I am completely stunned.
For years I have gone from therapist to therapist, each one presenting a different "idea" for why I am the way I am. For example, Bipolar 2, Major depression, general anxiety, even borderline personality. But none have them have fit extremely well, and I felt that there must be some reason or explanation for all of my issues. Someone mentioned OCD (not a T) and I thought about that and went on the Wikipedia page for OCD, just to read about it in general.
It was like reading my personal thoughts on a web page.

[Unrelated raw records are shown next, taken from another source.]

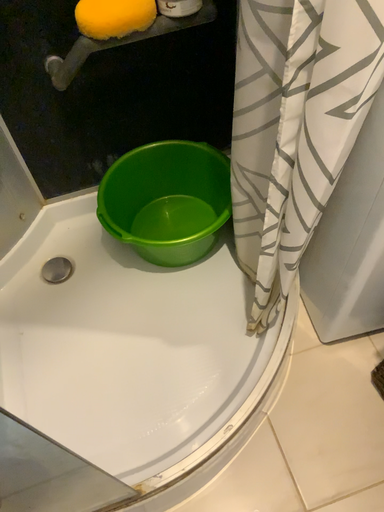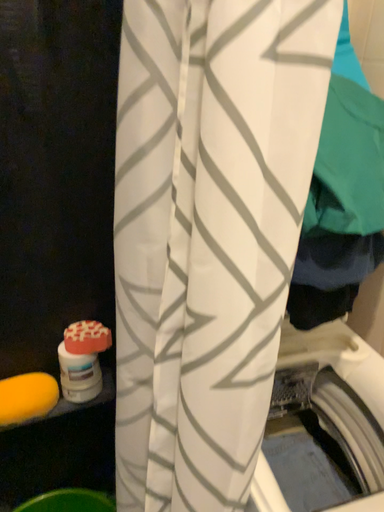 Question: How did the camera likely rotate when shooting the video?

Choices:
 (A) rotated downward
 (B) rotated upward

Answer: (B) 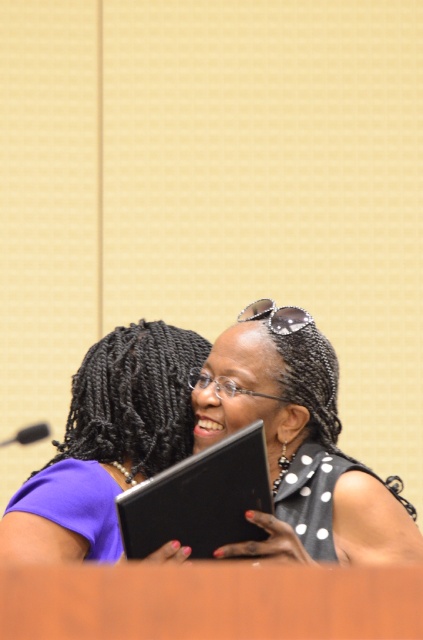 Question: Among these objects, which one is nearest to the camera?

Choices:
 (A) black dotted dress at center
 (B) purple matte dress at center

Answer: (A)

Question: Which object appears farthest from the camera in this image?

Choices:
 (A) purple matte dress at center
 (B) black dotted dress at center

Answer: (A)

Question: Can you confirm if black dotted dress at center is positioned above purple matte dress at center?

Choices:
 (A) no
 (B) yes

Answer: (B)

Question: Is the position of black dotted dress at center less distant than that of purple matte dress at center?

Choices:
 (A) yes
 (B) no

Answer: (A)

Question: Is black dotted dress at center smaller than purple matte dress at center?

Choices:
 (A) yes
 (B) no

Answer: (A) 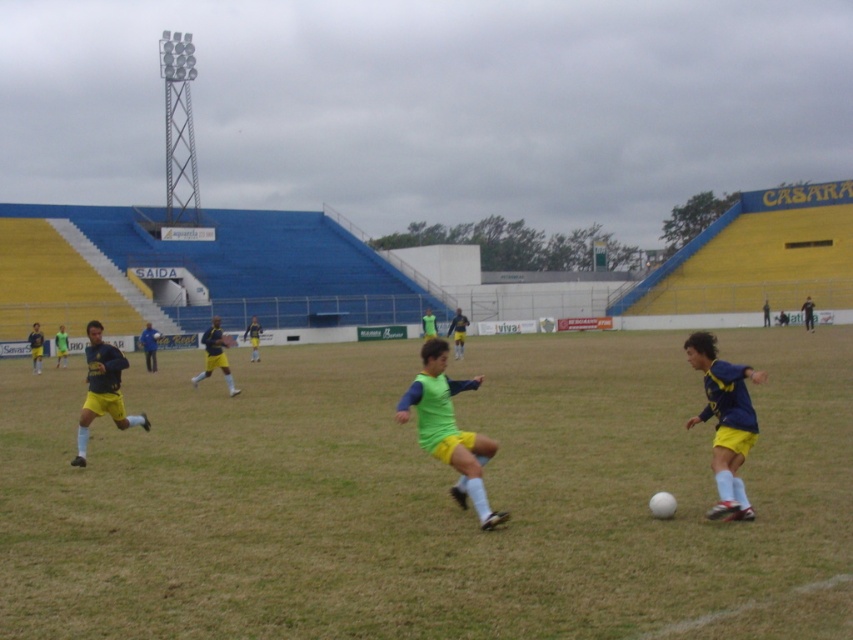 You are a soccer coach analyzing the field layout. You notice the green grass at center and the blue jersey at center. Which object is taller?

The blue jersey at center is taller than the green grass at center.

You are a soccer coach observing the match. You notice the green matte jersey at center and the yellow jersey at left. Which player is shorter in height?

The green matte jersey at center has a lesser height compared to yellow jersey at left, so the player wearing the green matte jersey at center is shorter.

You are a soccer player standing at the point marked by the coordinates (428,497) on the field. Based on the image description, what type of surface are you currently standing on?

The point marked by the coordinates (428,497) is on green grass at center, so you are standing on grass. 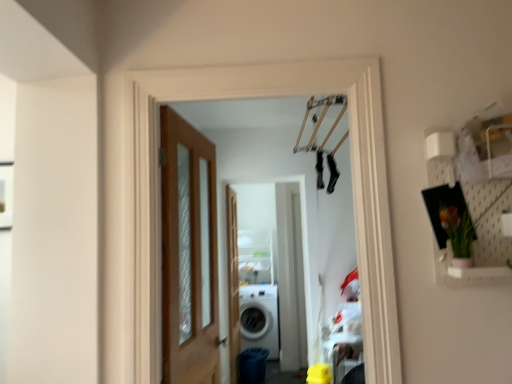 Question: Is white glossy washing machine at center bigger or smaller than clear wood screen door at center?

Choices:
 (A) big
 (B) small

Answer: (A)

Question: Choose the correct answer: Is white glossy washing machine at center inside clear wood screen door at center or outside it?

Choices:
 (A) outside
 (B) inside

Answer: (A)

Question: Which object is positioned farthest from the clear wood screen door at center?

Choices:
 (A) wooden door at left
 (B) white glossy washing machine at center

Answer: (A)

Question: Which object is positioned farthest from the wooden door at left?

Choices:
 (A) clear wood screen door at center
 (B) white glossy washing machine at center

Answer: (B) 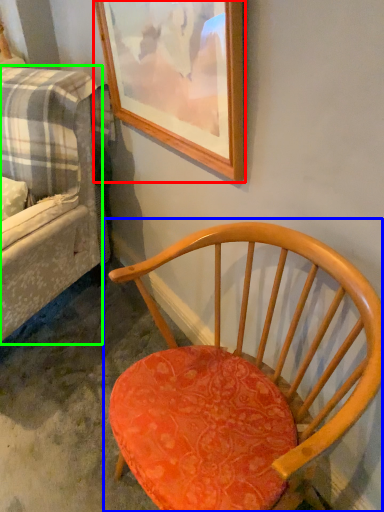 Question: Which object is the farthest from picture frame (highlighted by a red box)? Choose among these: chair (highlighted by a blue box) or studio couch (highlighted by a green box).

Choices:
 (A) chair
 (B) studio couch

Answer: (A)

I'm not self-diagnosing, but I just need to know from people who can relate if these seem like OCD behaviors:
-I constantly have intrusive thoughts: physically harming myself in peculiar ways, even bizarre sexual intrusive thoughts (that make me feel completely sick in the head), especially like planning out crimes or horrible things without even thinking about it, then realizing what I'm doing and am horrified with myself (I would never act on these thing)
-I make "bargains" in my head, like: if I think about every possible bad thing that could happen to people I care about, then they won't happen
-I can't walk up staircases that you can see down multiple floors without staying up against the wall (the staircase "will collapse" if i look down)
-If I walk alone at night, I am convinced someone is waiting to jump out at me from the bushes
-I have complete health-phobic issues, constantly convinced that every pain or twinge is something serious (I constantly have the feeling of not being able to breathe properly, like something is wrong with my lungs)
-I get scared every time I take a shower or drive (had a seizure in the shower when I was younger, and recently had one in a car)
-I make "bargains" about my anxiety with showers and driving, saying to myself that if i imagine it happening, it can't happen
-Every time I take medication I worry about the side effects and it's effect on my body, usually end up not taking it at all.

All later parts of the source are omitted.